Despite widespread rumors, social media reports and President Trump's own optimism surrounding the effectiveness of several existing drugs, so far there are no proven treatments for COVID-19, according to the U.S. Centers for Disease Control and Prevention.

“There’s no magic drug out there right now,” Anthony Fauci, the director of the National Institute of Allergy and Infectious Diseases, said at a news conference on Thursday.

When COVID-19 treatments do arrive, they will likely fall into two categories, say experts. The first will be aimed at slowing down replication of the virus in patients early in the disease. The second will help stop the deadly autoinflammatory response in the lungs in its critical stage.

The drugs touted by the president include the malaria drugs chloroquine and hydroxychloroquine, the experimental antiviral drug remdesivir and azithromycin, a bacterial antibiotic. They remain, however, classed as “investigational therapeutics” because there isn’t enough data to show they are a safe and effective treatment for the illness.

“We often see antiviral therapies (that are promising) in the test tube and animal models. But before we give it to patients with confidence, we really need to see the data in humans,” said Jeffrey Klausner, a professor medicine and public health at the University of California, Los Angeles.

Anecdotal evidence may show when people are given a certain drug their condition improves or stabilizes but other factors could be at play.
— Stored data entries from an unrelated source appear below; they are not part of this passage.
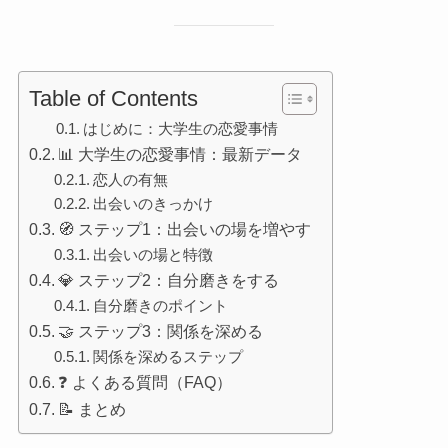
Table of Contents
はじめに：大学生の恋愛事情
📊 大学生の恋愛事情：最新データ
恋人の有無
出会いのきっかけ
🧭 ステップ1：出会いの場を増やす
出会いの場と特徴
💎 ステップ2：自分磨きをする
自分磨きのポイント
🤝 ステップ3：関係を深める
関係を深めるステップ
❓ よくある質問（FAQ）
📝 まとめ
A person may have gotten better on their own, made it to the hospital more quickly or had fewer underlying risk factors impacting the course of the illness.

“Many drugs have been thrown out as being possibly helpful. But right now, we don’t have a good control of who’s getting it and at what stage," said said Rodney Ho, a professor of pharmaceutics at the University of Washington in Seattle who researches viral diseases and treatments. "We don’t have a complete picture yet.”

Labs and companies worldwide are busy screening likely drug candidates to see if they bind to proteins on the surface of the SARS-CoV-2 virus that causes COVID-19. The problem is, a screen only tells you whether the proteins bind, not the effects, explained Kevan Shokat, a professor of cellular and molecular pharmacy at the University of California, San Francisco.

Proteins can block or activate responses in a cell, so a drug could stop a function the cell uses to protects itself making the patient worse. It could “actually help the virus,” he said.

“There could be drugs that have no benefit, drugs that have a benefit and drugs that do harm,” Shokat said.

No one should expect immediate clarity, said Marc Jenkins, who directs the center for immunology at the University of Minnesota Medical School in Minneapolis.

“Every possible strategy will be tried," he said. "I suspect that’s going to be confusing for a while because there will be so many things being tried."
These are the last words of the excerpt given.